== Segment start ==
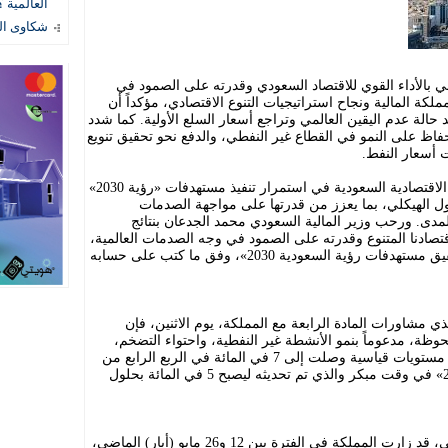
العالمية ؟
شكاوى المستهل
ي بالأداء القوي للاقتصاد السعودي وقدرته على الصمود في
كة المالية ونجاح استراتيجيات التنوع الاقتصادي، مؤكداً أن
د حالة عدم اليقين العالمي وتراجع أسعار السلع الأولية. كما شدد
فاظ على النمو في القطاع غير النفطي، والدفع نحو تحقيق تنويع
أسعار النفط.
يعكس هذا التقييم الدولي نجاح السياسات الاقتصادية السعودية في استمرار تنفيذ مستهدفات «رؤية 2030»
ول الهيكلي، بما يعزز من قدرتها على مواجهة الصدمات
المدى. ورحب وزير المالية السعودي محمد الجدعان بنتائج
اقتصادنا المتنوع وقدرته على الصمود في وجه الصدمات العالمية،
والذي نسير من خلاله بخطى ثابتة نحو تحقيق مستهدفات رؤية السعودية 2030»، وفق ما كتب على حسابه
ذي مشاورات المادة الرابعة مع المملكة، يوم الاثنين، فإن
وظة، مدعوماً بنمو الأنشطة غير النفطية، واحتواء التضخم،
بالإضافة إلى انخفاض معدلات البطالة إلى مستويات قياسية وصلت إلى 7 في المائة في الربع الرابع من
العام 2024، متجاوزةً مستهدف «رؤية 2030» في وقت مبكر والذي تم تحديثه ليصبح 5 في المائة بحلول
كانت بعثة من الصندوق، برئاسة أمين ماتي، قد زارت المملكة في الفترة بين 12 و26 مايو (أيار) الماضي،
== Segment end ==
◆ **Aim of the exercise**
Without the pictures, copy out each entry exactly as it stands.

◆ **Task result**
العالمية ؟
شكاوى المستهل
ي بالأداء القوي للاقتصاد السعودي وقدرته على الصمود في
كة المالية ونجاح استراتيجيات التنوع الاقتصادي، مؤكداً أن
د حالة عدم اليقين العالمي وتراجع أسعار السلع الأولية. كما شدد
فاظ على النمو في القطاع غير النفطي، والدفع نحو تحقيق تنويع
أسعار النفط.
يعكس هذا التقييم الدولي نجاح السياسات الاقتصادية السعودية في استمرار تنفيذ مستهدفات «رؤية 2030»
ول الهيكلي، بما يعزز من قدرتها على مواجهة الصدمات
المدى. ورحب وزير المالية السعودي محمد الجدعان بنتائج
اقتصادنا المتنوع وقدرته على الصمود في وجه الصدمات العالمية،
والذي نسير من خلاله بخطى ثابتة نحو تحقيق مستهدفات رؤية السعودية 2030»، وفق ما كتب على حسابه
ذي مشاورات المادة الرابعة مع المملكة، يوم الاثنين، فإن
وظة، مدعوماً بنمو الأنشطة غير النفطية، واحتواء التضخم،
بالإضافة إلى انخفاض معدلات البطالة إلى مستويات قياسية وصلت إلى 7 في المائة في الربع الرابع من
العام 2024، متجاوزةً مستهدف «رؤية 2030» في وقت مبكر والذي تم تحديثه ليصبح 5 في المائة بحلول
كانت بعثة من الصندوق، برئاسة أمين ماتي، قد زارت المملكة في الفترة بين 12 و26 مايو (أيار) الماضي،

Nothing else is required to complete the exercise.